Jeremy started at the phrase as much as if the stupid, dignified woman had suddenly thrown a double somersault before him. But he could see no surprise on the faces of the others, only unconcealed annoyance and alarm.

“You may go, Eva,” the Speaker interposed with evident restraint. “Jeremy Tuft is to be our guest, and you will see him again. He has much to learn, and you must help us to teach him.”

The girl, as though some hidden circumstance had been brought into play, instantly composed her face and bowed deeply and ceremoniously to Jeremy. He returned the bow as well as he was able, and had hardly straightened himself again before she had left the room.

“I am fed up with our daughter’s behavior,” the Lady Burney repeated, rising. “I will go now and speak to her alone.” Then she too vanished, ignoring alike her husband’s half-begun remonstrance and Jeremy’s second bow.

It was with some amazement that Jeremy found himself alone again with the old man. His brain staggered under a multitude of impressions.
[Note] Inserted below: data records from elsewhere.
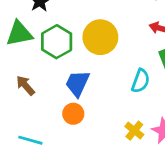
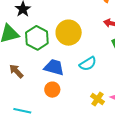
cyan semicircle: (141, 81) -> (88, 64), moved, turned 42
blue trapezoid: (78, 83) -> (54, 67), turned 85

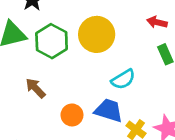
blue trapezoid: (54, 67) -> (109, 110), moved
brown arrow: (16, 71) -> (35, 88), moved

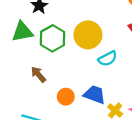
cyan semicircle: (123, 79) -> (108, 59), moved

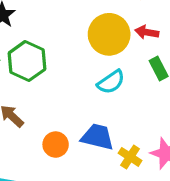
yellow circle: (88, 35) -> (109, 34), moved

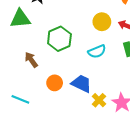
yellow circle: (109, 34) -> (102, 22), size x0.7
green hexagon: (27, 61) -> (59, 39), moved

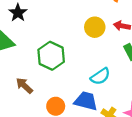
cyan semicircle: (97, 51) -> (100, 76), moved

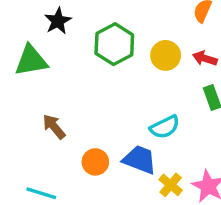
green hexagon: (51, 56) -> (114, 44), moved

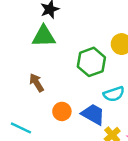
green hexagon: (114, 44) -> (91, 62), moved
green triangle: (31, 60) -> (44, 36), moved

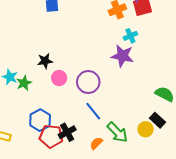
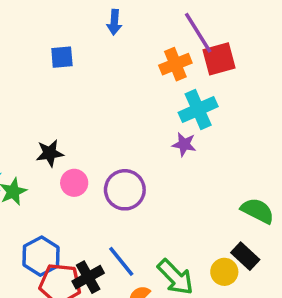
cyan cross: (130, 36) -> (198, 109), size x1.5
purple star: (122, 56) -> (184, 144), size x0.6
blue line: (93, 111) -> (121, 261), moved

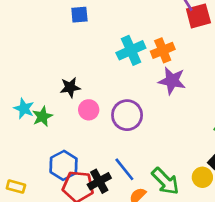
orange cross: (175, 64) -> (163, 50), moved
cyan cross: (198, 109) -> (131, 50), moved
purple star: (184, 144) -> (172, 81), size x1.5

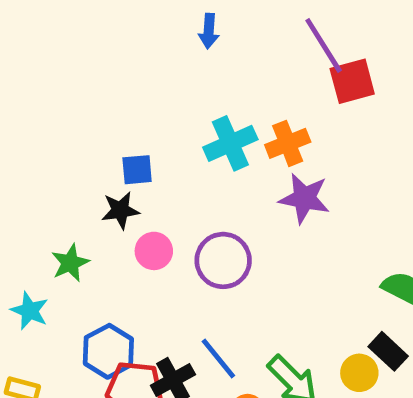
blue square: (79, 15) -> (137, 170), moved
cyan star: (24, 109) -> (30, 311), moved

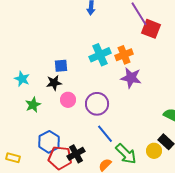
red square: (352, 81) -> (151, 29), turned 36
cyan star: (30, 311) -> (22, 79), moved
blue line: (218, 358) -> (105, 134), moved

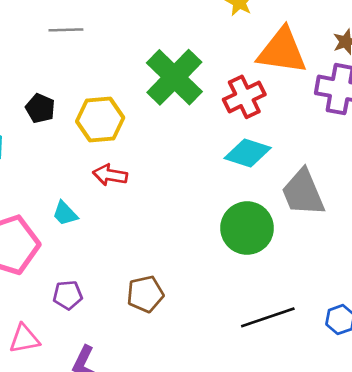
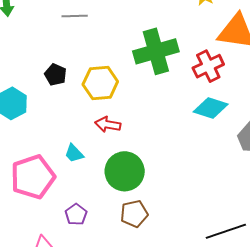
green cross: (174, 77) -> (156, 51), turned 30
green circle: (247, 228) -> (125, 171), moved
purple pentagon: (68, 295) -> (76, 214), turned -30

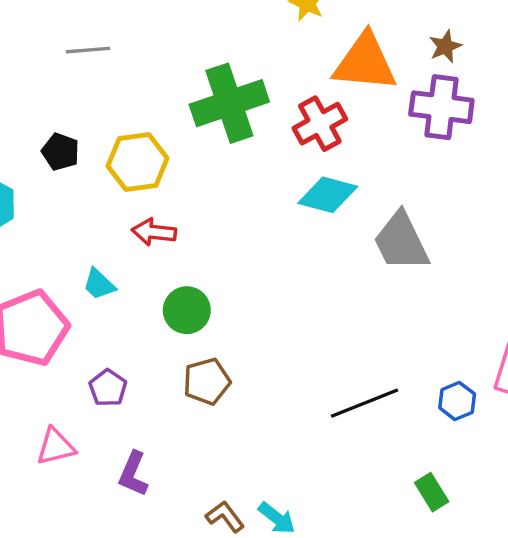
green circle: (125, 171) -> (187, 310), size x0.7

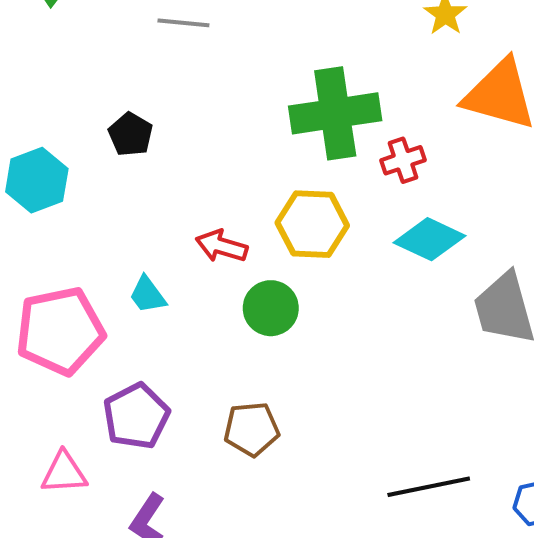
red cross: (320, 124) -> (403, 160), moved, size x0.7
yellow hexagon: (138, 162) -> (312, 224), moved
green circle: (187, 310) -> (271, 308), moved
purple pentagon: (108, 388) -> (136, 416), size x1.5

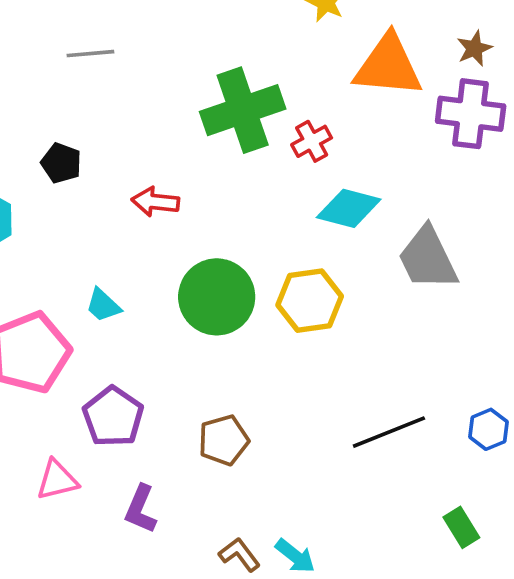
yellow hexagon: (312, 224) -> (310, 301), moved
red arrow: (222, 246) -> (155, 202), moved
green circle: (271, 308) -> (217, 297), size x1.5
brown pentagon: (252, 429) -> (224, 440), moved

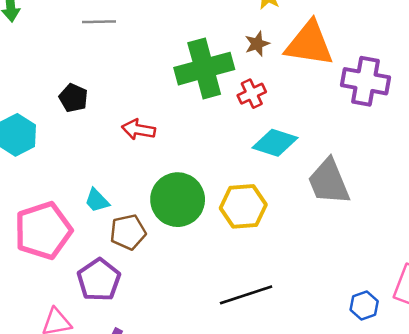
brown star: (474, 48) -> (257, 44), moved
black line: (389, 432) -> (246, 295), moved
brown pentagon: (224, 440) -> (128, 232), moved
The astonishing locution employed by the great lady had been hardly respectable in his own day, and it led him to consider the strange, pleasant accent which had struck him in Roger Vaile’s first speech and which was so general that already his ear accepted it as unremarkable. Was it, could it be, an amazing sublimation of the West Essex accent, which in an earlier time had been known as Cockney? Then his eye fell on the silent, now drooping figure of the Speaker, and recalled him to the odd under-currents of the family scene he had just beheld.

“My wife comes from the west,” said the Speaker in a quiet, tired voice, catching his glance, “and sometimes she uses old-fashioned expressions that maybe you would not understand ... or perhaps they are familiar to you.... But tell me, how would a father of your time have punished Eva for her behavior?”

“I don’t know,” Jeremy answered uncomfortably. “I don’t know what she did that was wrong.”

The Speaker smiled a little sadly. “Like me, she is ... is unusual. She should not have addressed you first or taken the lead so much in speaking to you. I fear any other parent would have her whipped. But I—” his voice grew a little louder, “but I have allowed her to be brought up differently. She can read and write. She is different from the rest, like me ... and like you. I have studied to let her be so ... though she hardly thinks it ... and I daresay I have not done all I should. I have been busy with other things and between the old and the young.... I was already old when she was born—but now you....” His voice trailed away into silence, and he considered Jeremy with full, expressionless eyes. At last he said, “Come with me and I will make arrangements for your reception here. In a few days I shall have something to show you and I shall ask your help.” Jeremy followed, his mind still busy. His absurd premonitions had been driven away by tangled speculations on all these changes in manners and language.